→ Instructions to follow: Produce an exact copy of the line containing "https://github.com/phpmyadmin/phpmyadmin/commit/8e8b7df4" and of every line after it in the material below, ending with the final line.

========================================================================

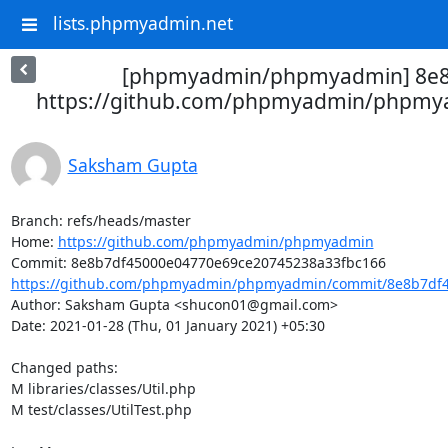
lists.phpmyadmin.net
[phpmyadmin/phpmyadmin] 8e8b
https://github.com/phpmyadmin/phpmya
Saksham Gupta
Branch: refs/heads/master

Home: 
https://github.com/phpmyadmin/phpmyadmin
https://github.com/phpmyadmin/phpmyadmin/commit/8e8b7df4
Author: Saksham Gupta <shucon01@gmail.com>

Date: 2021-01-28 (Thu, 01 January 2021) +05:30

Changed paths: 

M libraries/classes/Util.php

M test/classes/UtilTest.php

========================================================================

→ Response to this exercise:
https://github.com/phpmyadmin/phpmyadmin/commit/8e8b7df4
Author: Saksham Gupta <shucon01@gmail.com>

Date: 2021-01-28 (Thu, 01 January 2021) +05:30

Changed paths: 

M libraries/classes/Util.php

M test/classes/UtilTest.php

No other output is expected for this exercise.